Livre protéiforme et envoûtant que ce Middlesex écrit par Jeffrey Eugenides qui, après avoir publié  Virgin Suicides, donne ici une histoire passionnante déjà couronnée aux Etats-Unis du prix Pulitzer et traduit dans plus d’une vingtaine de pays. Succès total donc pour ce pavé qui jamais ne tombe des mains malgré la démesure du propos.

Jeffrey Eugenides raconte dans un style fluide, aux phrases courtes, jamais pompeuses, riche en émotions et en humour, l’histoire, sur trois générations, d’une famille d’origine grecque installée aux Etats-Unis. Le récit est porté - tantôt à la première personne, tantôt à la troisième - par Cal, le petit-fils de Desdemona et Lefty Stephanides qui, en 1922, fuyant les persécutions ottomanes contre la communauté grecque, parviennent à embarquer sur un navire à destination des Etats-Unis. Comme dans la nouvelle La Fiancée d’Odessa de l’écrivain d’origine argentine Edgardo Cozarinsky, ce couple de migrants emporte avec lui un secret et porte les germes d’une extraordinaire bifurcation existentielle que seule la vie peut produire. Ce secret inavouable, porté jusqu’à la mort par Desdemona comme une culpabilité jamais atténuée, événement fondateur de cette saga états-unienne, Cal en est l’héritier, bien involontaire et, un temps du moins, bien malheureux. Pour le dire rapidement et crûment : Cal « a hérité d’un gène récessif sur [son] cinquième chromosome et de bijoux de famille d’une extrême rareté ». Ce qui fait dire au narrateur qu’il a eu « deux naissances ». D’abord comme fille puis, à l’adolescence, comme garçon. La petite Callie devient alors le jeune Cal. Bienvenue donc dans le monde des hermaphrodites !

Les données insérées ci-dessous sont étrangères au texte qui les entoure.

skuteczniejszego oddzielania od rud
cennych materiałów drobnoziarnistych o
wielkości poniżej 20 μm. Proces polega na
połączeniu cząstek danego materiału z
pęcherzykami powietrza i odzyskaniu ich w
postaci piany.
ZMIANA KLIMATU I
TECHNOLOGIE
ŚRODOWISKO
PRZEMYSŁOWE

Deux lignes de force traversent cette histoire, l’une culturelle, l’autre sexuelle. Elles défilent en rapport de symétrie avec pour axe, un même sujet, celui de la différence. J.Eugenides présente une autre et convaincante illustration de ces identités complexes nées du nomadisme de l’espèce humaine et des hasards de la génétique. « Tous, nous sommes faits de nombreuses parties, d’autres moitiés. Il n’y a pas que moi » dit Cal.

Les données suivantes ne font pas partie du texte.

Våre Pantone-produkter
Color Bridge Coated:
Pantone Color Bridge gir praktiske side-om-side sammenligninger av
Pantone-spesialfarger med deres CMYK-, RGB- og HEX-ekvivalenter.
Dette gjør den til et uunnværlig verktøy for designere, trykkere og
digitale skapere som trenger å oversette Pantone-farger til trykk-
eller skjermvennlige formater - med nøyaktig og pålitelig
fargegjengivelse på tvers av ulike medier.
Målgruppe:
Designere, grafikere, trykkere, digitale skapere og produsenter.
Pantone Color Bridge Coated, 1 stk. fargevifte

Si les grands-parents « bricolaient » une identité à deux étages, les parents, eux, n’occupèrent qu’un seul de ces deux niveaux, celui de l’assimilation. Cal, lui, hérite de toute la maison, c’est-à-dire d’une identité composite et des inévitables interrogations qui en sont le lot. Doublement même. En poste à Berlin, cet Américain pur sucre mais petit-fils de Grecs, réside dans le quartier turc où il se sent bien. Comme ses aïeux, il vit parmi les Turcs et recherche même leur compagnie… Quant à Cal hermaphrodite, l’adulte masculin garde en lui intacte sa féminité première. L’homme est attiré par les femmes, comme d’ailleurs, petite, Callie était déjà tombée amoureuse d’une autre camarade de classe. Dans le récit, il noue une relation amoureuse, durable peut-être, avec Julie. Cette sensibilité masculine retrouvée et affirmée n’atrophie nullement chez Cal, notamment dans son rapport à sa mère, sa riche sensibilité de femme. Jeffrey Eugenides semble s’amuser ici - et son lecteur avec lui - à comparer la légèreté et la finesse des femmes à la lourdeur et souvent la grossièreté des hommes… Les différents niveaux du discours ou de la langue utilisée par les personnages du roman traduisent ces différences culturelles et sexuelles.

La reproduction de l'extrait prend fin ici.